O cheque tem implícita a clausula “a ordem”, que significa dizer que se transmite normalmente mediante endosso. O endossante, é claro, torna-se codevedor do título de crédito e está sujeito a execução. Pode-se também incluir a cláusula “não a ordem”, hipótese em que sua circulação será regida pelo direito civil e não cambiário. Nesta hipótese o mestre Mamede explana bem a diferença: As duas diferenças entre a cessão civil e endosso e endosso: O transmitente responde pela solvência do devedor quando endossante( LC Art 21) mas não responde se é cedente, O recebedor está imunizado perante exceções pessoais se endossatário,LC Art 25), mas não está quando é cessionário do cheque.”(2011,p.461)

 

            Quando se trata de vícios em sua criação, seja de incapacidade civil da pessoa, falsidade de identidade ou fraude de identidade, oposição de assinaturas, a objeção ao terceiro de boa fé é clara e legal, pois o emitente não participou da criação do titulo e nem de sua emissão. Neste caso o terceiro de boa fé pode sim sofrer oposições legais ao título, devendo este recorrer a outra pessoa da cadeia de endossos ou sucumbir no prejuízo por ausência de cuidados na receptação do título de crédito.
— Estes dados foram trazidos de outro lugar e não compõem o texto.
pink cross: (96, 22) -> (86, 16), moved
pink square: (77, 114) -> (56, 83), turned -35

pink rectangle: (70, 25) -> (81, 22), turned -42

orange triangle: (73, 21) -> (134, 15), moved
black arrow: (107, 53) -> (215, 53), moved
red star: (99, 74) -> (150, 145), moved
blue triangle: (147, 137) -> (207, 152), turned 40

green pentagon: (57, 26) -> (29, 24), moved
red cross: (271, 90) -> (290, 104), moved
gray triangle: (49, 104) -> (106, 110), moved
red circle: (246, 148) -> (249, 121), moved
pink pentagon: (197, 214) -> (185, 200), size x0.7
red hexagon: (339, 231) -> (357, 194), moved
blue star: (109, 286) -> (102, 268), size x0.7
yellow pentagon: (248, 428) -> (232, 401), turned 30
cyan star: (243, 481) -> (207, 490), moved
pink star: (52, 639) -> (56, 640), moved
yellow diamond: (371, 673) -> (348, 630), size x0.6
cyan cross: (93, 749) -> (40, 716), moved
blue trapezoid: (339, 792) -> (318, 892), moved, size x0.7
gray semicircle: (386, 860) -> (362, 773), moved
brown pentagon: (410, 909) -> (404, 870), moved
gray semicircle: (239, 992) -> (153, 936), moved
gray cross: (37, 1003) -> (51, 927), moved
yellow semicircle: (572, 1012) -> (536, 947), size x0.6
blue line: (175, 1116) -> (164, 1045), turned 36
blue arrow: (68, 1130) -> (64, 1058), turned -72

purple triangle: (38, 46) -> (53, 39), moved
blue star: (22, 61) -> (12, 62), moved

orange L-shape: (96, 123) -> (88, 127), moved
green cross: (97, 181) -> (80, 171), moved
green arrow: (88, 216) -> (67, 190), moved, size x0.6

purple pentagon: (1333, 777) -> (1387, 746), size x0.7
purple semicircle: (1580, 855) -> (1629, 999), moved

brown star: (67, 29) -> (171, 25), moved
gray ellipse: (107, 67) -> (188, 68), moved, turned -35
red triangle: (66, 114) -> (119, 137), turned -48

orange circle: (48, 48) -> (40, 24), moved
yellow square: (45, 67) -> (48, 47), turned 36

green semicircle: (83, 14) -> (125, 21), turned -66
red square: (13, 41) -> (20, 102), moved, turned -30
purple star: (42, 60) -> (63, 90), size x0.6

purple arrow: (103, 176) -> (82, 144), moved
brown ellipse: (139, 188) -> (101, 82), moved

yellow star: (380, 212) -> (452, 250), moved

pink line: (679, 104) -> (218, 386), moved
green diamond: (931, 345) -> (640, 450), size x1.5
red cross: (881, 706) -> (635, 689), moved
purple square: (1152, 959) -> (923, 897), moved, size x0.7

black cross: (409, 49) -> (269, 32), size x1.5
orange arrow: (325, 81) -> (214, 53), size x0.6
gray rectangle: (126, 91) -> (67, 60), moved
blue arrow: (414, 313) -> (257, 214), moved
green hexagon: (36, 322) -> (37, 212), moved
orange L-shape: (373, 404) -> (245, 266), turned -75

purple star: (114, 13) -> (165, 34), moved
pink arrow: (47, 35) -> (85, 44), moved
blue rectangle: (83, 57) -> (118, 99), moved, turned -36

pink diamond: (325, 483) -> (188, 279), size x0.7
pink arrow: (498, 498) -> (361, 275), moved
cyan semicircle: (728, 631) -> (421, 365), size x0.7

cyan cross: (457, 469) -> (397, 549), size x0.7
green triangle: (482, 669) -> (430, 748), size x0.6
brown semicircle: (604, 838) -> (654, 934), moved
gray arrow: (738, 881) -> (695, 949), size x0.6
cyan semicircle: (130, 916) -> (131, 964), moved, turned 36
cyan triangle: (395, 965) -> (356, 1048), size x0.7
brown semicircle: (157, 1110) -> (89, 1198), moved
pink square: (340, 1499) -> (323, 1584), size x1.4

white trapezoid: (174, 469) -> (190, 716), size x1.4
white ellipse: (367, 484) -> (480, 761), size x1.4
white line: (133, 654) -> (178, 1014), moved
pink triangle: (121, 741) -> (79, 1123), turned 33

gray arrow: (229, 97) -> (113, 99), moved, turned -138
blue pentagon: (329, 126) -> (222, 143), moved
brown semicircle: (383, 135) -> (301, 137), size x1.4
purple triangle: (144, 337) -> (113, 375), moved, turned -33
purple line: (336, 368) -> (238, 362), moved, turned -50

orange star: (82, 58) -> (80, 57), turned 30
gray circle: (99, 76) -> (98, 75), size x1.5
         Portanto a oposição de terceiros deve se fundar na comprovação de conhecimento de má fé dos participantes na negociação e circulação do título ou também se houve vício insanável na fase contratual onde o titular da conta corrente que originou o cheque realmente não o emitiu ou houve erro no negocio jurídico.

 

   CONCLUSÃO

 

                  Conclui-se então que o título de crédito cheque é regido por norma que assegura a manutenção de suas características e princípios durante sua circulação, de forma sistemática, mas não engessada.

                   A legislação pertinente é cristalina ao defender a necessidade da segurança jurídica para a circulação deste título de crédito.

                   O fato de se ter a circulação do título de crédito cheque como circulador de riquezas faz necessário que se entenda as impossibilidades de se opor ao terceiro de boa fé. A segurança jurídica é necessária para se manter esta circulação sem contudo promover o enriquecimento indevido do emitente, que de forma equivocada busca justiça com as próprias mãos, por via de sustação de cheques ou oposição ao pagamento (contra ordem) deste.

                   A inoponibilidade ao terceiro de boa fé é o que mantém a segurança jurídica na fase de  circulação do cheque. Excluindo as causas que anulam o negócio jurídico em sua fase contratual o emitente não poderá alegar exceções pessoais ao terceiro de boa fé. Em sede de cobrança judicial, a execução o cheque, é titulo líquido, certo e exigível. Em sede de ação de conhecimento denominada Ação de Enriquecimento indevido ou Locupletamento Ilícito previsto no artigo 61 da lei 7.357/61 e na Ação Monitória não há de se falar em causa debendi, ou causa da dívida.

                   Desta feita o portador pode demandar a cobrança jurídica do título de crédito devolvido pelo banco sem seu devido pagamento, seja por insuficiência de fundos, sustação ou oposição ao pagamento, quando utilizar as medidas jurídicas acima externadas sem que o emitente possa elencar as oposições a este terceiro, que de boa fé adquiriu este título via negociação jurídica.

         Tem-se então a situação de que, se o portador é terceiro de boa fé e não tinha conhecimento de qualquer vício ou erro que maculava o ato negocial na fase do contrato, na fase da cobrança judicial do cheque não poderá este sofrer oposições de terceiro. As alegações de ilegalidade da origem da dívida não alcança este terceiro de boa fé, devendo o emitente cumprir a obrigação e se houve alguma razão que este motiva vício ou nulabilidade deverá o emitente ingressar com ação própria contra o outro contratante, excluindo o terceiro de boa fé.